Still, housing starts came in better than expected, with 222,700 annualized units, beating a market consensus of 205,000. In May, Canada saw 217,000 housing starts on a comparable basis.
Increases were driven by a spike in multifamily units, which rose by 4.1%, or 5,200, to 132,000.
"Tighter mortgage regulations will help to slow construction activity, although its impact will show up later in the year," wrote TD Securities strategist Mazen Issa in a note Tuesday.
"In the meantime, the Bank of Canada will have to remain vigilant if the recently announced regulations tightening the mortgage market fail to slow housing activity," Issa added.
"Research In Motion is a significant decliner after shareholders were not reassured about the company's prospects," said Picardo.

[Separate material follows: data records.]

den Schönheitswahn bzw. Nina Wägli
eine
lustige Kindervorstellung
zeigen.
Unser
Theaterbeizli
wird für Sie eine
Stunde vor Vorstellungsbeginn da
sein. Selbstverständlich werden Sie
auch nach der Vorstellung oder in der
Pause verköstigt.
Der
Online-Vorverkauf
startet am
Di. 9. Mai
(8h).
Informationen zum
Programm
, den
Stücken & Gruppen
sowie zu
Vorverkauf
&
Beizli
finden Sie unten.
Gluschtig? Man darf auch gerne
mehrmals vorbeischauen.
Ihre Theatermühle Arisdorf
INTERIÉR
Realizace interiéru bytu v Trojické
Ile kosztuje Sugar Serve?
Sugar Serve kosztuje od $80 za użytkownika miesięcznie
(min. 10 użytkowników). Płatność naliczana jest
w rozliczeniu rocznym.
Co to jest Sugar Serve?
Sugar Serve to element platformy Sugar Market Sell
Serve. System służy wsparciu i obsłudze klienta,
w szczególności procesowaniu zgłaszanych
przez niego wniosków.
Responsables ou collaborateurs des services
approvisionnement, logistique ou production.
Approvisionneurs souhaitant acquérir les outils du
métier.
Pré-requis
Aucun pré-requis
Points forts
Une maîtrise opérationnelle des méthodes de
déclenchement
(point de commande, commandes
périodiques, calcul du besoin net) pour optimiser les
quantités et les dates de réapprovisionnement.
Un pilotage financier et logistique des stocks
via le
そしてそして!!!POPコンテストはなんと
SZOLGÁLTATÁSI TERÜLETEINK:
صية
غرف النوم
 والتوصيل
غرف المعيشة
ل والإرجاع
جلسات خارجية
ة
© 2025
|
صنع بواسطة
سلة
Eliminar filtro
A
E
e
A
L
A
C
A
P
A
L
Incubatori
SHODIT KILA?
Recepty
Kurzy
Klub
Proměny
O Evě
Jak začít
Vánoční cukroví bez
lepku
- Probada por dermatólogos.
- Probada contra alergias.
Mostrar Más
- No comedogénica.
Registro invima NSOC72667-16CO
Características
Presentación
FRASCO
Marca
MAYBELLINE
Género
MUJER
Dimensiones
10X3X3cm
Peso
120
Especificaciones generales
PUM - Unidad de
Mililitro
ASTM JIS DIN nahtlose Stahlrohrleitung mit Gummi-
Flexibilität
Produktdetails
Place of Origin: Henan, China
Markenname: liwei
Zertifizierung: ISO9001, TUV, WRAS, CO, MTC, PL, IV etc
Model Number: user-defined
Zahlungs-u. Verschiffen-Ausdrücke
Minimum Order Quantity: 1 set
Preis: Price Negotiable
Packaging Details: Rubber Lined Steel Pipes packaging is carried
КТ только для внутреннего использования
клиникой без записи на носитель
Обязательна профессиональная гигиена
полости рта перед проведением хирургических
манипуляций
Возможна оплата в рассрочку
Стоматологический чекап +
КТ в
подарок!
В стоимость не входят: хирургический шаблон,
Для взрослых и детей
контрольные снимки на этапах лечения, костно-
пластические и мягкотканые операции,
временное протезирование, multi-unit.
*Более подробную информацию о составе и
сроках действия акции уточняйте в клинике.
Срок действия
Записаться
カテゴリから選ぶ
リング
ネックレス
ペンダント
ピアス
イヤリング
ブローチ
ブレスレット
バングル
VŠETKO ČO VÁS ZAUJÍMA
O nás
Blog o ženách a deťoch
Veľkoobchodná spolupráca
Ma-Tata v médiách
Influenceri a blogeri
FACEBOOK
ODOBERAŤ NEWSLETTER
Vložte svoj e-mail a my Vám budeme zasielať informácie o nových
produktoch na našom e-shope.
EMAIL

Losses fell in line with the U.S. tech sector, which performed poorly Tuesday following weak quarterly financial reports from chip makers
In corporate news, Bombardier Inc. confirmed a $764 million order from Latvian flag carrier Air Baltic Corp. for as many as 20 CSeries jets. The announcement boosted Class B shares of the Montreal-based company by 0.25%. Read more on the airplane maker's sale.
In currencies, the U.S. dollar rose modestly on its Canadian counterpart (USDCAD) , purchasing C$1.0226 vs. C$1.0191 on Monday.